Working with colour has been a challenge with me as an artist for a long time. That’s kind of the reason the first book was in black-and-white. It’s the medium I was comfortable with. I was still learning how to draw, and tackling colour was something I wasn’t ready for, so that was a goal for the book and as an artist in general. I think what the colour allows me to do is more flesh out or explore this other world or space that I try to get to in all of my pieces. When you introduce elements of colour, you make the mood or place feel a lot deeper and richer than if you’re just using black-and-white. I like working with a lot of visceral subjects like skin and body parts and blood. Colour lends itself so well to feeling and seeing those things. So many of the older pieces were meant for t-shirts or fliers, also. I had to be very limited with my colour palette because of the printing process. When not having to think about the final outcome of some production process, I can get a lot more loose and wilder with the line-work and pallet. My painting style has grown to be influenced by more pulp stuff, particularly Ghanaian movie posters. They really have this graphic, bash-you-over-the-head vibrancy to them that I just love. Again, the black-and-white stuff can’t really convey that.
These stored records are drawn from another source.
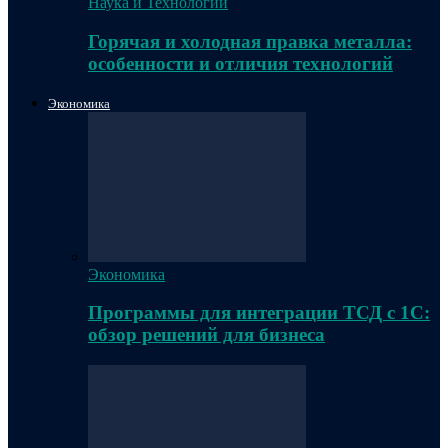
Наука и Технологии
Горячая и холодная правка металла:
особенности и отличия технологий
Экономика
Экономика
Программы для интеграции ТСД с 1С:
обзор решений для бизнеса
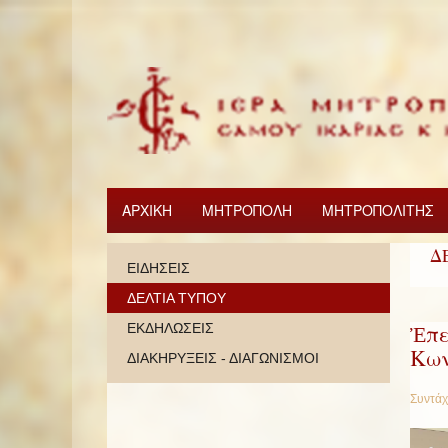
ΑΡΧΙΚΗ
ΜΗΤΡΟΠΟΛΗ
ΜΗΤΡΟΠΟΛΙΤΗΣ
Δ
ΕΙΔΗΣΕΙΣ
ΔΕΛΤΙΑ ΤΥΠΟΥ
Ἐπε
ΕΚΔΗΛΩΣΕΙΣ
Κων
ΔΙΑΚΗΡΥΞΕΙΣ - ΔΙΑΓΩΝΙΣΜΟΙ
Συντάχ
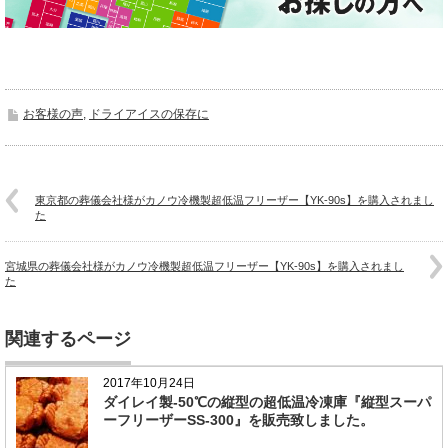
お客様の声
,
ドライアイスの保存に
東京都の葬儀会社様がカノウ冷機製超低温フリーザー【YK-90s】を購入されまし
た
宮城県の葬儀会社様がカノウ冷機製超低温フリーザー【YK-90s】を購入されまし
た
関連するページ
2017年10月24日
ダイレイ製-50℃の縦型の超低温冷凍庫『縦型スーパ
ーフリーザーSS-300』を販売致しました。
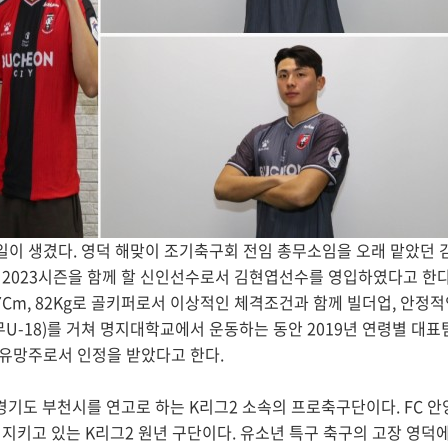
일이 생겼다. 영덕 해맞이 조기축구회 전임 총무소임을 오래 맡았던 
 2023시즌을 함께 할 신인선수로서 김현엽선수를 영입하였다고 한다
Cm, 82Kg로 골키퍼로서 이상적인 체격조건과 함께 빌더업, 안정적
-18)를 거쳐 명지대학교에서 운동하는 동안 2019년 연령별 대표
 유망주로서 인정을 받았다고 한다.
 경기도 부천시를 연고로 하는 K리그2 소속의 프로축구단이다. FC 
 지키고 있는 K리그2 원년 구단이다. 유소년 특구 축구의 고장 영덕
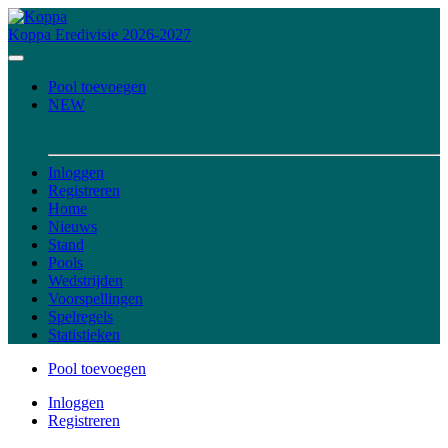
Koppa
Eredivisie 2026-2027
Pool toevoegen
NEW
Inloggen
Registreren
Home
Nieuws
Stand
Pools
Wedstrijden
Voorspellingen
Spelregels
Statistieken
Pool toevoegen
Inloggen
Registreren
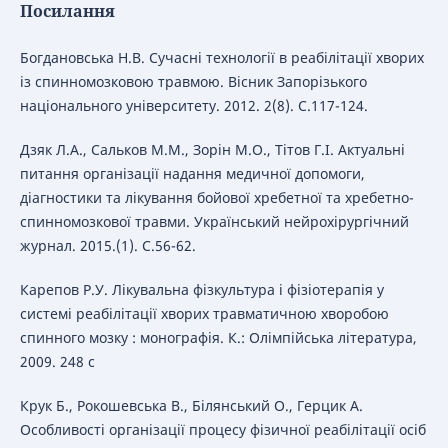
Посилання
Богдановська Н.В. Сучасні технології в реабілітації хворих
із спинномозковою травмою. Вісник Запорізького
національного університету. 2012. 2(8). С.117-124.
Дзяк Л.А., Сальков М.М., Зорін М.О., Тітов Г.І. Актуальні
питання організації надання медичної допомоги,
діагностики та лікування бойової хребетної та хребетно-
спинномозкової травми. Український нейрохірургічний
журнал. 2015.(1). С.56-62.
Карепов Р.У. Лікувальна фізкультура і фізіотерапія у
системі реабілітації хворих травматичною хворобою
спинного мозку : монографія. К.: Олімпійська література,
2009. 248 с
Крук Б., Рокошевська В., Білянський О., Герцик А.
Особливості організації процесу фізичної реабілітації осіб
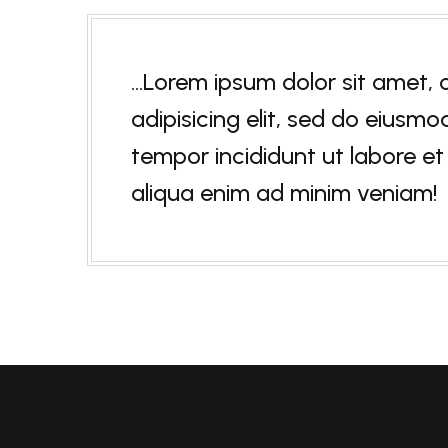
…Lorem ipsum dolor sit amet, 
adipisicing elit, sed do eiusmo
tempor incididunt ut labore e
aliqua enim ad minim veniam!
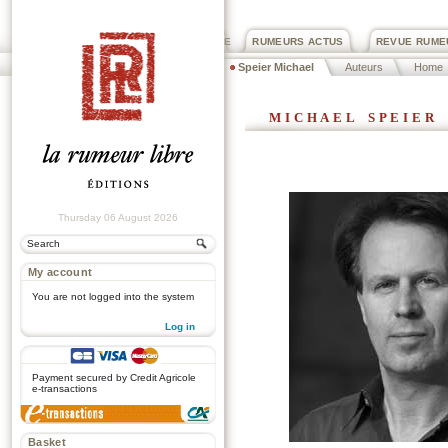
PRIX ROGER DEXTRE
RUMEURS ACTUS
REVUE RUME
Speier Michael
Auteurs
Home
michael speier
Thursday 06 August 2026
My account
You are not logged into the system
Log in
.
Payment secured by Credit Agricole
e-transactions
Basket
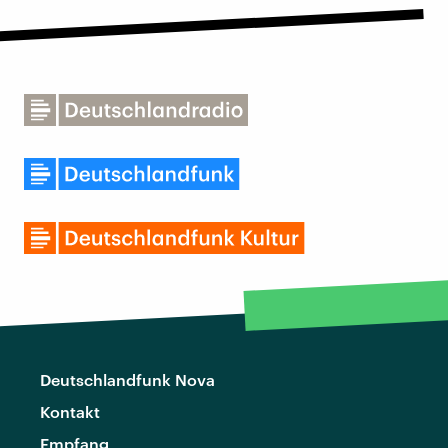
Deutschlandfunk Nova
Kontakt
Empfang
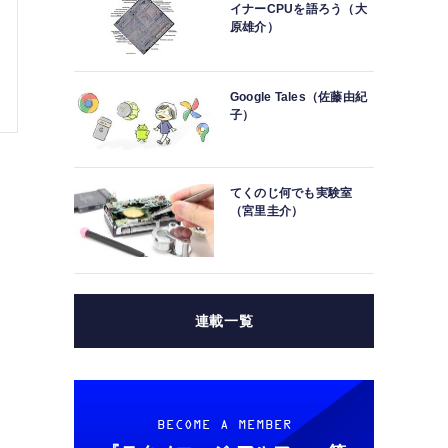
イナーCPUを語ろう（大
原雄介）
Google Tales（佐藤由紀
子）
てくのじ何でも実験室
（宮里圭介）
連載一覧
BECOME A MEMBER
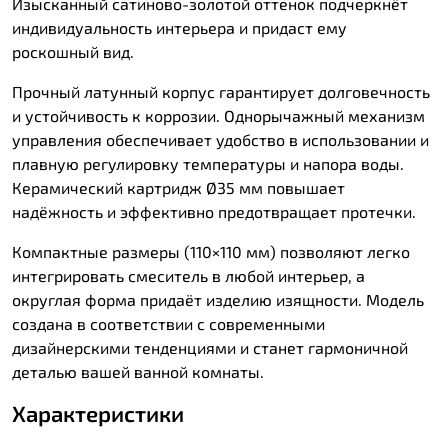
Изысканный сатиново-золотой оттенок подчеркнёт
индивидуальность интерьера и придаст ему
роскошный вид.
Прочный латунный корпус гарантирует долговечность
и устойчивость к коррозии. Однорычажный механизм
управления обеспечивает удобство в использовании и
плавную регулировку температуры и напора воды.
Керамический картридж Ø35 мм повышает
надёжность и эффективно предотвращает протечки.
Компактные размеры (110×110 мм) позволяют легко
интегрировать смеситель в любой интерьер, а
округлая форма придаёт изделию изящности. Модель
создана в соответствии с современными
дизайнерскими тенденциями и станет гармоничной
деталью вашей ванной комнаты.
Характеристики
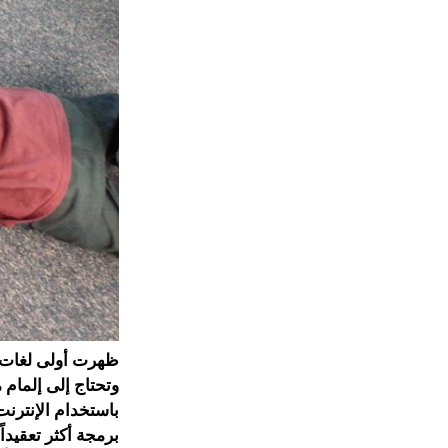
ظهرت أولى لغات ا
وتحتاج إلى إلمام 
باستخدام الإنترن
برمجة أكثر تعقيد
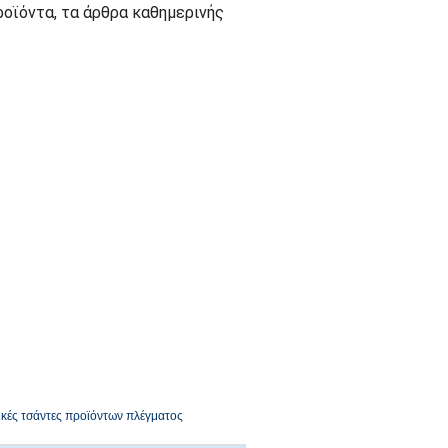
προϊόντα, τα άρθρα καθημερινής
ικές τσάντες προϊόντων πλέγματος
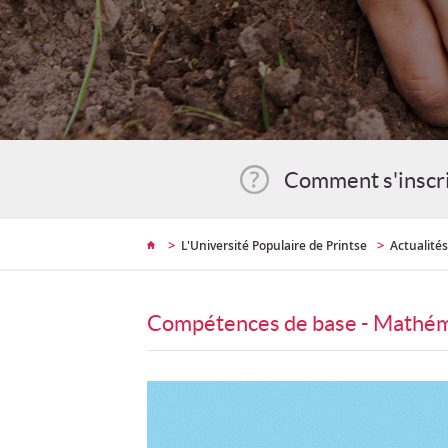
Comment s'inscr
>
>
L'Université Populaire de Printse
Actualités
Compétences de base - Mathé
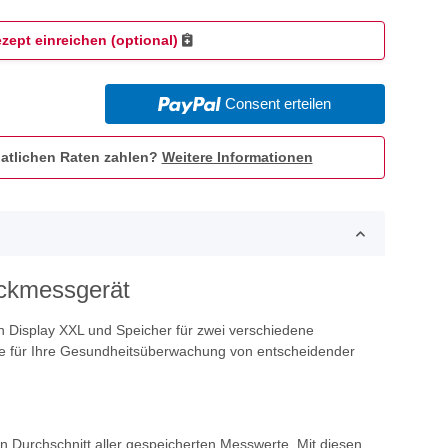
zept einreichen (optional)
Consent erteilen
atlichen Raten zahlen?
Weitere Informationen
uckmessgerät
 Display XXL und Speicher für zwei verschiedene
ie für Ihre Gesundheitsüberwachung von entscheidender
 Durchschnitt aller gespeicherten Messwerte. Mit diesen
Of course, there’s a lot of renaissance and classical painters that I’m influenced by, but there’s something about the crudeness of the less masterful painters, not to mention the crudeness of my own abilities, that really excites me.
Not only does the new publication feature illustrations and paintings, but displays a boundless creativity that can seemingly be applied to any and all mediums. You’ve spoken on your first book, ‘Death Is Not The End’, being more of an introduction to your world, but how do you feel collating your work in the manner you have with ‘WARRR2k∞ // Work 2014-2017′ contextualizes what you are trying to achieve?
In the context of musicians, when they release their sophomore album, the first record is always saying, “This is who we are!” The second, “We’re not just a one trick pony. We’re not just one thing. We have a bunch of different tricks up our sleeve.” This is still just an early part of the journey for me as well as the viewer. I’m still learning so much. Even when looking back at ‘Death Is Not The End’, there are still plenty of pieces that leave me thinking, “Damn, I could have done that differently. What was I thinking?” There are pieces in this book I’m just putting out now that leave me feeling the same way! What I’m trying to communicate with these publications is that this is the beginning of a big body of work that can go in any and hopefully lots of different directions. I’m more comfortable with my work now, so there are some pieces featured in the book that are very tight and some that are very expressive. I also think that, personally, I can look back at this body of work and feel pride and surprise at how much I have grown as an artist – making things I never thought I’d be able to or accomplishing things that I feel will always be important in my catalogue, and just being more ambitious in general.